Der schwerreiche Industrielle George Stark lädt eine illustre Runde von High Society-Gästen in seine Villa auf einer einsamen Mittelmeerinsel ein. Unter ihnen ist auch der brillante Chemiker Gerry Farrell, der einen neuen bahnbrechenden Kunststoff entwickelt hat. Es stellt sich schnell heraus, daß Stark und die anderen Gäste es auf diese Erfindung abgesehen haben und einigen der Anwesenden offenbar jedes Mittel recht ist, um an die Formel zu gelangen. Starks Angestellter Charles wird ermordet am Strand aufgefunden. Da er sein Motorboot zurück ans Festland geschickt hat, um Farrell an der Abreise zu hindern, hat Stark nun keine Möglichkeit die Behörden zu informieren. Wegen der herrschenden Hitze wird die Leiche in das Kühlhaus geschafft und, kleidsam in einem Plastiksack verpackt, zu den Fleischvorräten an einen Haken gehängt. Kurz darauf wird auch Farrell ein Opfer des unbekannten Killers, allerdings wird seine Leiche scheinbar in das Meer hinausgespült. Die Morde setzen sich nun mit froher Regelmäßigkeit fort und ein Gast nach dem anderen landet in Starks Kühlhaus, bis schließlich die Wahrheit über das mörderisches Komplott enthüllt wird...
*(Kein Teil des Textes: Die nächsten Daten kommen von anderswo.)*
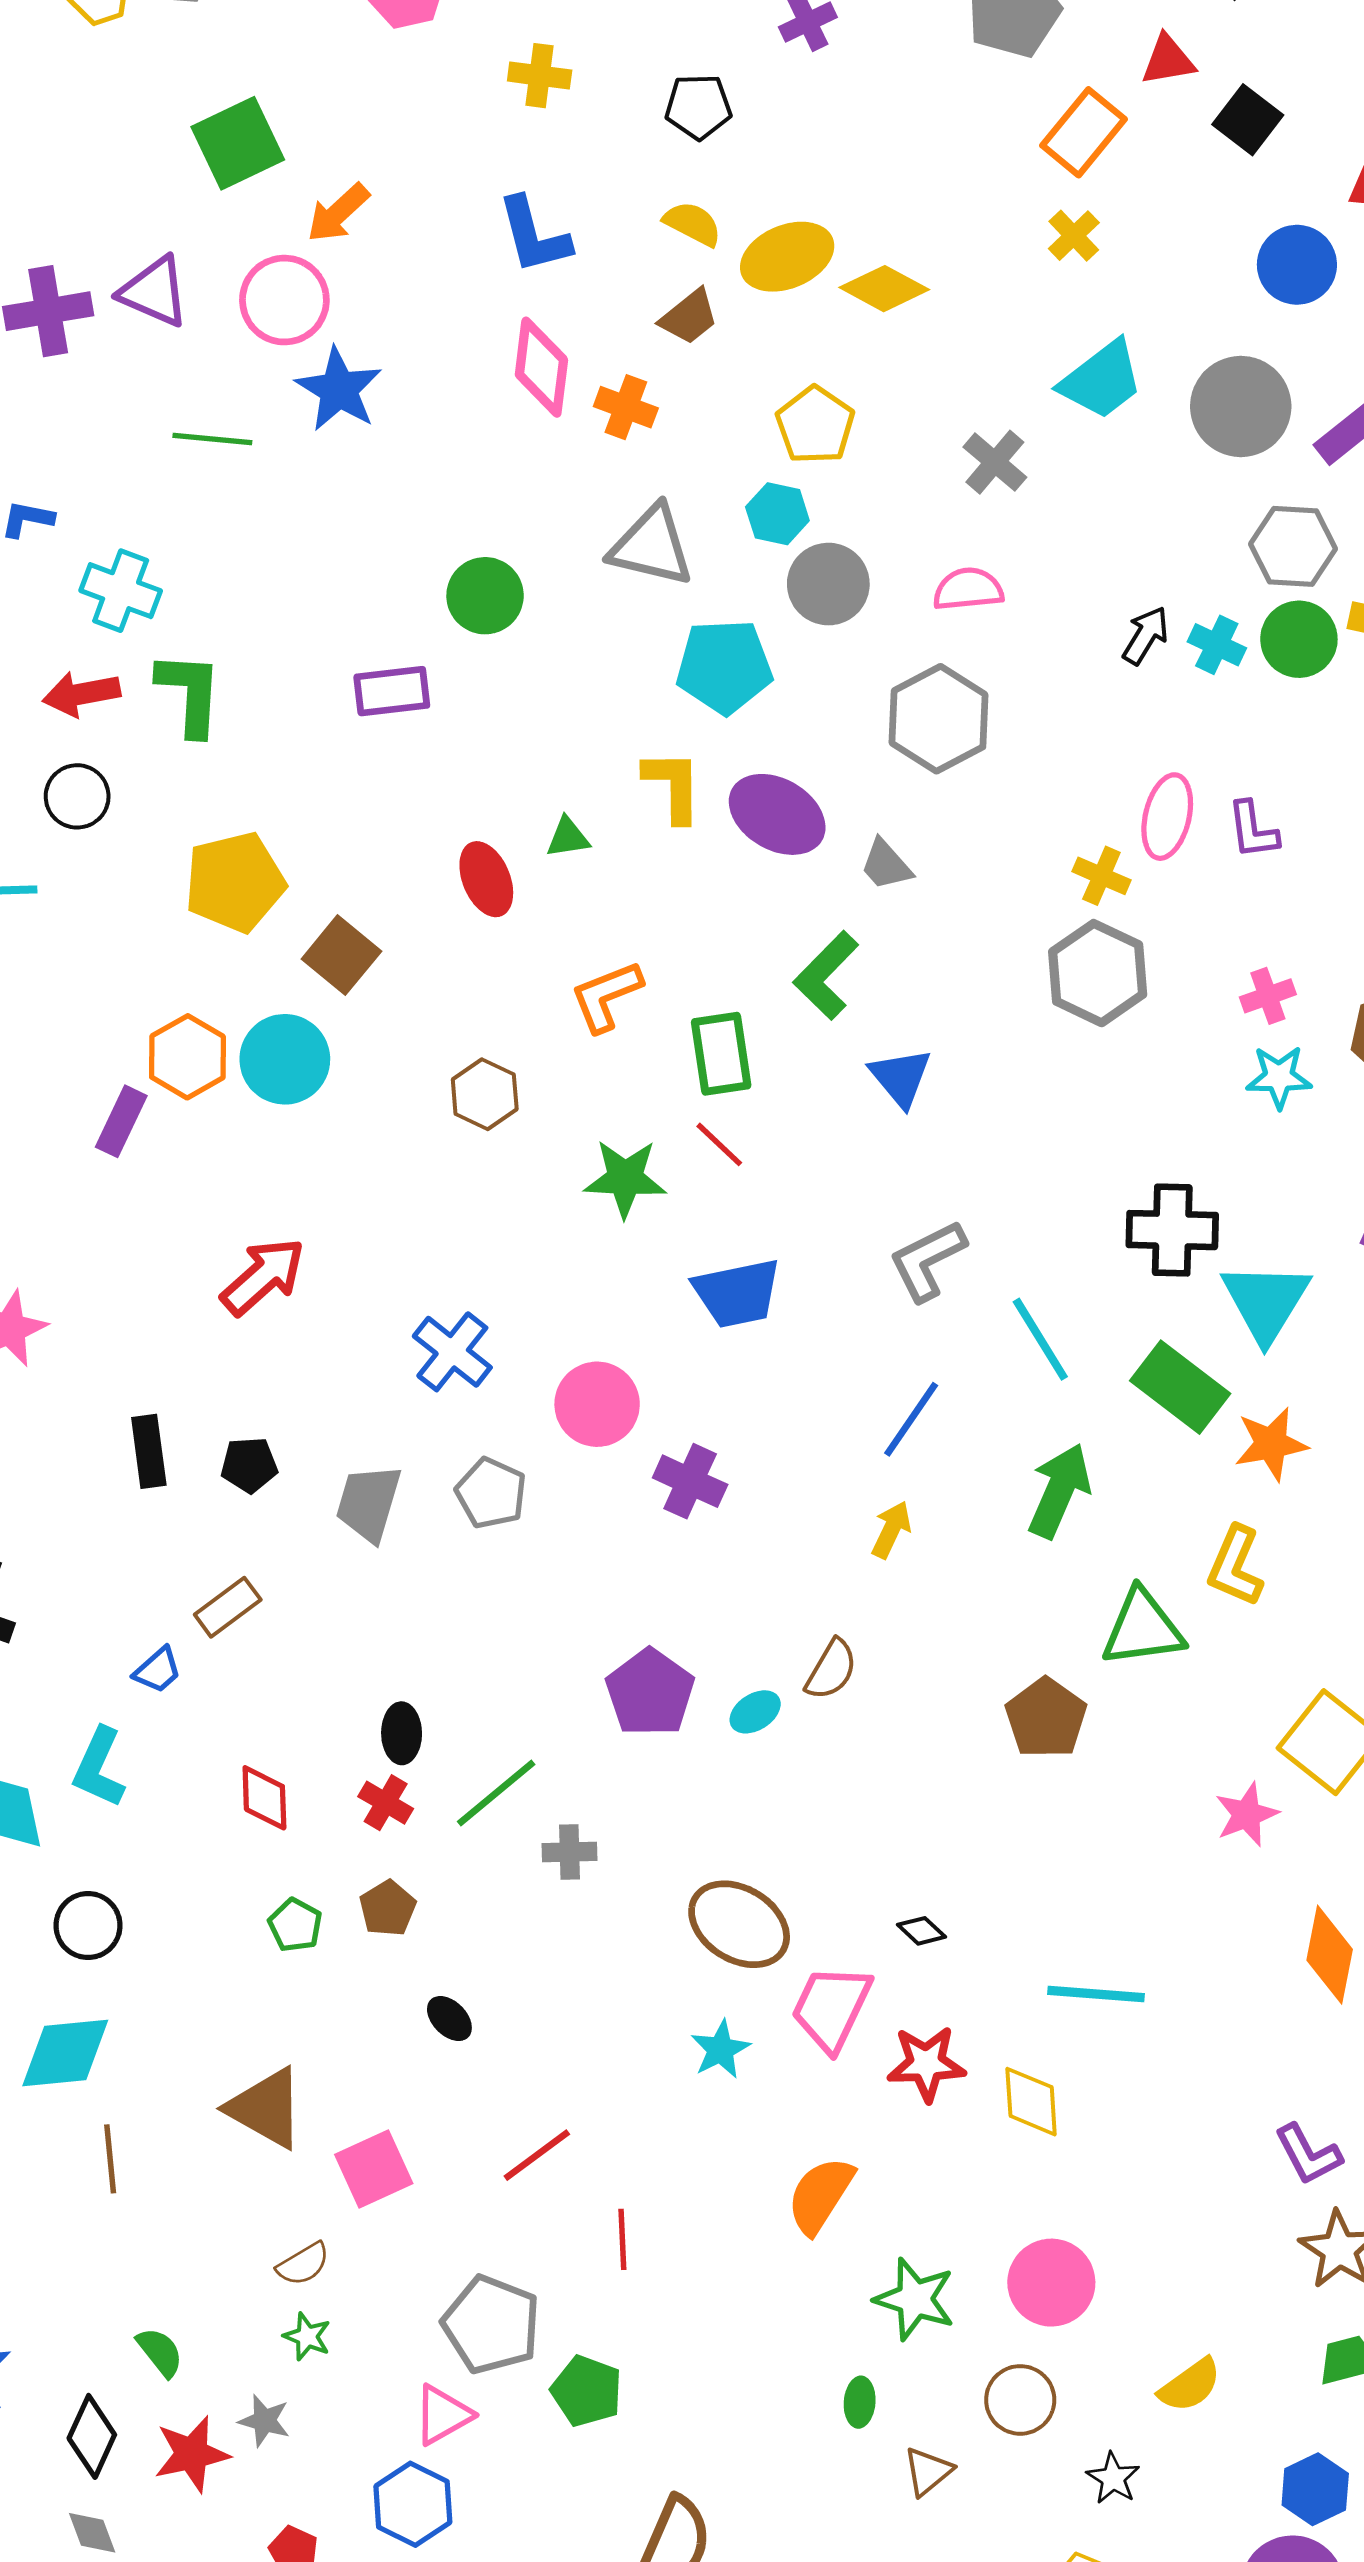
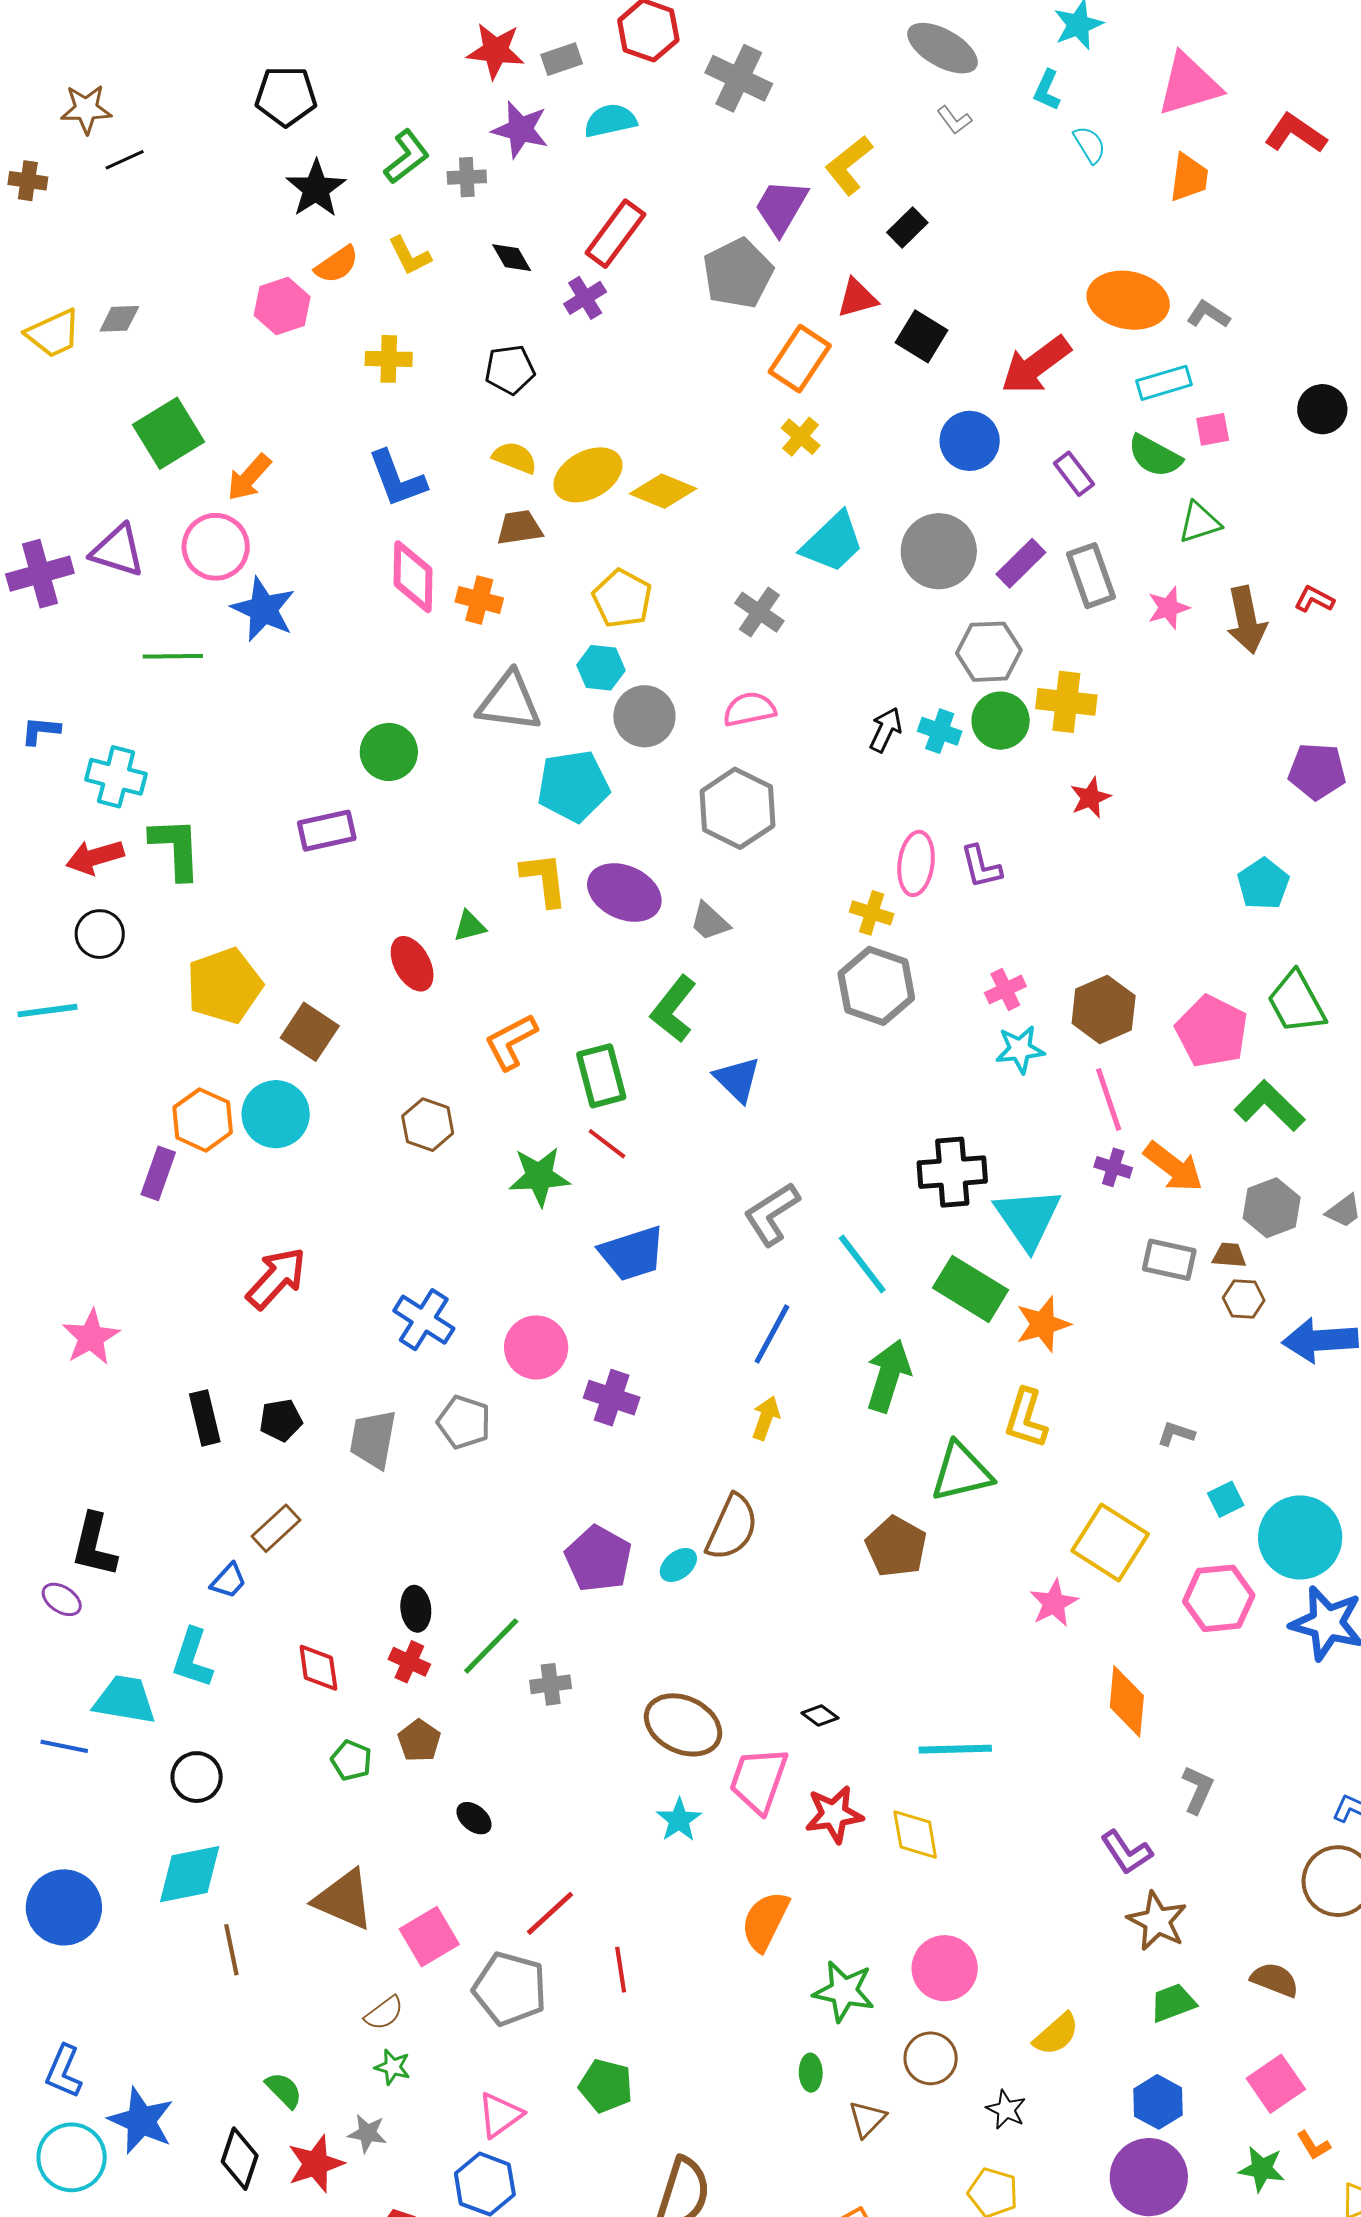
brown trapezoid: (689, 317) -> (519, 528), turned -144
brown semicircle: (831, 1670) -> (732, 1527), size x1.4
gray pentagon: (491, 2325) -> (510, 1989), moved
Mario Bava selbst schätzte Cinque bambole... nicht besonders, er bezeichnete ihn sogar einmal als seinen "schlechtesten" Film (eine Äußerung, die man jedoch nicht zu ernst nehmen sollte, denn seine schwächsten Regiearbeiten lassen sich eindeutig in seinen drei Western finden). Der einzige Grund, dieses Projekt überhaupt zu realisieren, war - laut Bava - Geld sowie die Tatsache, daß er in diesem Fall ausnahmsweise im Voraus bezahlt wurde. Von den Produzenten mit dem Auftrag quasi überfahren ("Sie bezahlten mich am Samstag und wir begannen am Montag mit den Dreharbeiten" so Bava), blieb ihm keinerlei Zeit zum ausführlichen Studium des Drehbuchs, geschweige denn dazu, dieses seinen Vorstellungen gemäß abzuwandeln. Die hier erzählte Geschichte ist im Grunde nichts anderes als ein Aufguß von Agatha Christies 10 Little Indians (ein Stoff den Bava übrigens haßte) und präsentiert sich als ein leidlich unausgegorenes Durcheinander, in dem sich allerdings durchaus ein paar vielversprechende Ansätze finden lassen.
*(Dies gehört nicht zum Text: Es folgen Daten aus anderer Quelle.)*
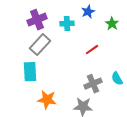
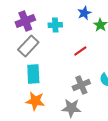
blue star: (88, 12) -> (84, 13), moved
cyan rectangle: (30, 72) -> (33, 74), moved

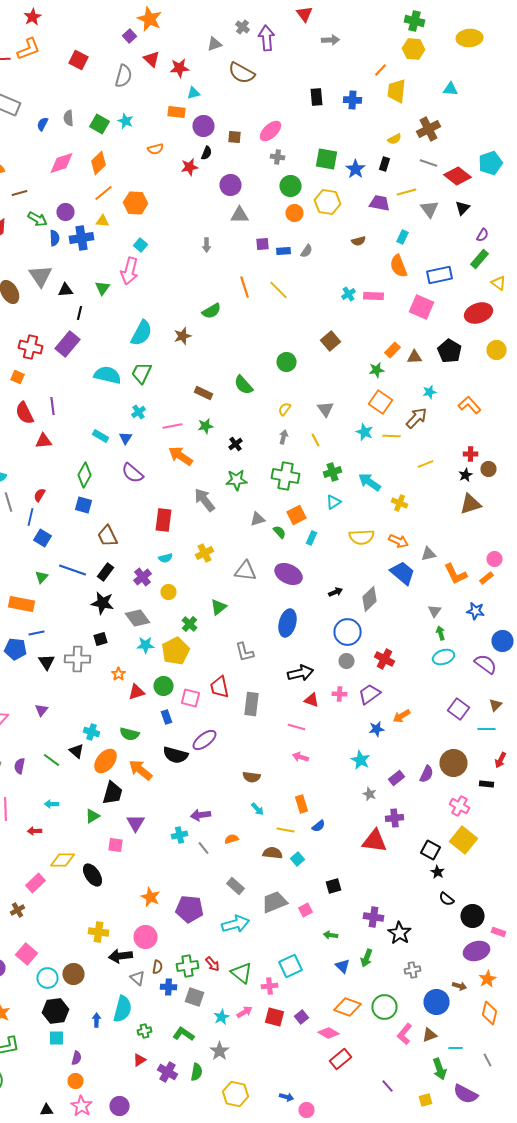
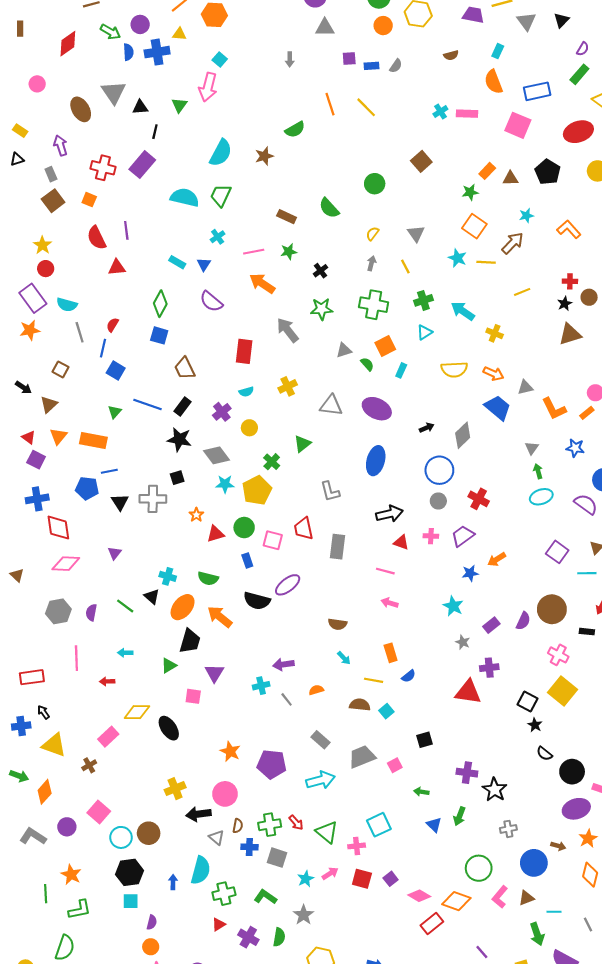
yellow cross: (98, 932) -> (175, 789), turned -30
orange diamond: (348, 1007) -> (456, 901), moved
green cross: (144, 1031) -> (224, 894), size x1.5

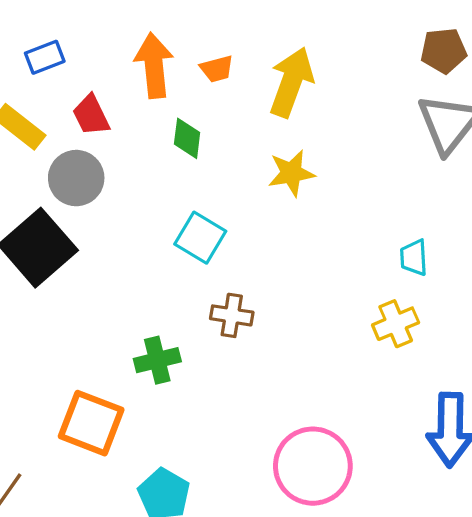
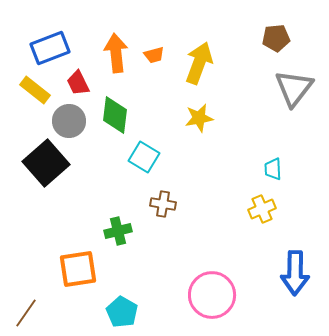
brown pentagon: (444, 51) -> (276, 38), moved
blue rectangle: (45, 57) -> (50, 48), size x1.6
green diamond: (187, 138) -> (115, 115), moved, size x1.5
orange square: (91, 423) -> (78, 269), turned -30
Recht interessant ist z. B. die Interaktion der agierenden Charaktere: So läßt Nick Channing zwar keine Gelegenheit aus, seine leichtlebige Frau Marie zu beleidigen, hat andererseits aber durchaus nichts dagegen, wenn diese mit anderen Männern ins Bett geht, um ihm einen Vorteil zu verschaffen. Jill Stark sucht - der lieblosen Behandlung durch ihren geldgierigen Millionärsgatten müde - vergeblich Trost bei ihrer früheren Geliebten Trudy Farrell. Diese wiederum kassiert nebenbei von den anderen Gästen Schecks in Millionenhöhe, um ihnen die Formel ihres Mannes auszuhändigen. Natürlich tut sie dies nicht, in Wirklichkeit steckt sie gemeinsam mit ihrem Mann (der den wahren Erfinder der Formel auf dem Gewissen hat) und Jack Davidson hinter den Morden, fällt letztendlich jedoch ebenso wie ihre Komplizen ihrer eigenen Gier zum Opfer. Doch leider funktionieren all diese komplexen Konstellationen nur ansatzweise, vieles wirkt einfach zu konstruiert, die Figuren besitzen wenig Eigenleben und bleiben für den Zuschauer nur fragmentarische Schemen.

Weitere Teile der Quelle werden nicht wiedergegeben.